Data records
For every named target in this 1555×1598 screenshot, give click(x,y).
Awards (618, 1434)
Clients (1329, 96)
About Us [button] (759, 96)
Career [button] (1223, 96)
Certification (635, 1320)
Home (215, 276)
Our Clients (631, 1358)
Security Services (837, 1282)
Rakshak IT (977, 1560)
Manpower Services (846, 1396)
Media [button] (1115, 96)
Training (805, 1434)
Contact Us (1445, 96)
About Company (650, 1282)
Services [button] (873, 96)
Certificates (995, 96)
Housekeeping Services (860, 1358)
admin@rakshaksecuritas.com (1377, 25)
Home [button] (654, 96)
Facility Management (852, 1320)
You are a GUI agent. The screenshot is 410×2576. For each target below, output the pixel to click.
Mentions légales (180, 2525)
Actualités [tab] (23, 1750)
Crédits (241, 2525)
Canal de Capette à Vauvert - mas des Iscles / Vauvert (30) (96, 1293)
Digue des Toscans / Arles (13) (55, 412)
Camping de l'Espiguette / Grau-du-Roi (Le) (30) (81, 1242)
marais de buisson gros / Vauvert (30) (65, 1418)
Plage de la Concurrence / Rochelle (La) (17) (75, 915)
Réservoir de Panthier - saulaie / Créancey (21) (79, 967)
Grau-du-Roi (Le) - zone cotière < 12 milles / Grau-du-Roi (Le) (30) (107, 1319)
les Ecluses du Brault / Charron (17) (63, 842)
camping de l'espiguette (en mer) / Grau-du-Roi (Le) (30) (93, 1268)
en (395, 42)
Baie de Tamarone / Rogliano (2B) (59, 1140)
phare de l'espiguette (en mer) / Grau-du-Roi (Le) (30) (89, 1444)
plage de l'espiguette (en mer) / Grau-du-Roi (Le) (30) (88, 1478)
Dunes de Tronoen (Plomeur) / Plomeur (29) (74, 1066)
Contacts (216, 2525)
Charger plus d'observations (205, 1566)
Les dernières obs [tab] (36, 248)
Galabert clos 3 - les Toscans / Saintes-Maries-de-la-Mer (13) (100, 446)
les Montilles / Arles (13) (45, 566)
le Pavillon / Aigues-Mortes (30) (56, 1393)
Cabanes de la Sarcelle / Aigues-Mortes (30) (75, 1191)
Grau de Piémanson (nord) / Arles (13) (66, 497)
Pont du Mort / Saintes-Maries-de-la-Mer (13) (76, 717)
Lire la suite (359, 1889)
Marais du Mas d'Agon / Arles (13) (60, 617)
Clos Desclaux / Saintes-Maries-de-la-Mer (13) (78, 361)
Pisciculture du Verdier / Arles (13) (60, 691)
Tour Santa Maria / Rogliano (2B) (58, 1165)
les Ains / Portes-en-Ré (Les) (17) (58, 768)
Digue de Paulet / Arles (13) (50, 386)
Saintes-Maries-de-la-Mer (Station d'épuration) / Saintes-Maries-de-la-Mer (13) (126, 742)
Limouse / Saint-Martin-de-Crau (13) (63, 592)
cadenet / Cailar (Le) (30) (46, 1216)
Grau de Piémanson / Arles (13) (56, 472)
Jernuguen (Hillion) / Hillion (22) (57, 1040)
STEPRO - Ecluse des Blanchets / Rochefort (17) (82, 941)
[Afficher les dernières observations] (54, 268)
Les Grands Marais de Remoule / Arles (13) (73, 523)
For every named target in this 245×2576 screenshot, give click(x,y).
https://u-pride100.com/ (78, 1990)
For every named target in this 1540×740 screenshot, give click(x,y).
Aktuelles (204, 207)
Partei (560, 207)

Activity
Working from the listing above, give it again word for word.

Task solution
For every named target in this 1555×1598 screenshot, give click(x,y).
Awards (618, 1434)
Clients (1329, 96)
About Us [button] (759, 96)
Career [button] (1223, 96)
Certification (635, 1320)
Home (215, 276)
Our Clients (631, 1358)
Security Services (837, 1282)
Rakshak IT (977, 1560)
Manpower Services (846, 1396)
Media [button] (1115, 96)
Training (805, 1434)
Contact Us (1445, 96)
About Company (650, 1282)
Services [button] (873, 96)
Certificates (995, 96)
Housekeeping Services (860, 1358)
admin@rakshaksecuritas.com (1377, 25)
Home [button] (654, 96)
Facility Management (852, 1320)
You are a GUI agent. The screenshot is 410×2576. For each target below, output the pixel to click.
Mentions légales (180, 2525)
Actualités [tab] (23, 1750)
Crédits (241, 2525)
Canal de Capette à Vauvert - mas des Iscles / Vauvert (30) (96, 1293)
Digue des Toscans / Arles (13) (55, 412)
Camping de l'Espiguette / Grau-du-Roi (Le) (30) (81, 1242)
marais de buisson gros / Vauvert (30) (65, 1418)
Plage de la Concurrence / Rochelle (La) (17) (75, 915)
Réservoir de Panthier - saulaie / Créancey (21) (79, 967)
Grau-du-Roi (Le) - zone cotière < 12 milles / Grau-du-Roi (Le) (30) (107, 1319)
les Ecluses du Brault / Charron (17) (63, 842)
camping de l'espiguette (en mer) / Grau-du-Roi (Le) (30) (93, 1268)
en (395, 42)
Baie de Tamarone / Rogliano (2B) (59, 1140)
phare de l'espiguette (en mer) / Grau-du-Roi (Le) (30) (89, 1444)
plage de l'espiguette (en mer) / Grau-du-Roi (Le) (30) (88, 1478)
Dunes de Tronoen (Plomeur) / Plomeur (29) (74, 1066)
Contacts (216, 2525)
Charger plus d'observations (205, 1566)
Les dernières obs [tab] (36, 248)
Galabert clos 3 - les Toscans / Saintes-Maries-de-la-Mer (13) (100, 446)
les Montilles / Arles (13) (45, 566)
le Pavillon / Aigues-Mortes (30) (56, 1393)
Cabanes de la Sarcelle / Aigues-Mortes (30) (75, 1191)
Grau de Piémanson (nord) / Arles (13) (66, 497)
Pont du Mort / Saintes-Maries-de-la-Mer (13) (76, 717)
Lire la suite (359, 1889)
Marais du Mas d'Agon / Arles (13) (60, 617)
Clos Desclaux / Saintes-Maries-de-la-Mer (13) (78, 361)
Pisciculture du Verdier / Arles (13) (60, 691)
Tour Santa Maria / Rogliano (2B) (58, 1165)
les Ains / Portes-en-Ré (Les) (17) (58, 768)
Digue de Paulet / Arles (13) (50, 386)
Saintes-Maries-de-la-Mer (Station d'épuration) / Saintes-Maries-de-la-Mer (13) (126, 742)
Limouse / Saint-Martin-de-Crau (13) (63, 592)
cadenet / Cailar (Le) (30) (46, 1216)
Grau de Piémanson / Arles (13) (56, 472)
Jernuguen (Hillion) / Hillion (22) (57, 1040)
STEPRO - Ecluse des Blanchets / Rochefort (17) (82, 941)
[Afficher les dernières observations] (54, 268)
Les Grands Marais de Remoule / Arles (13) (73, 523)
For every named target in this 245×2576 screenshot, give click(x,y).
https://u-pride100.com/ (78, 1990)
For every named target in this 1540×740 screenshot, give click(x,y).
Aktuelles (204, 207)
Partei (560, 207)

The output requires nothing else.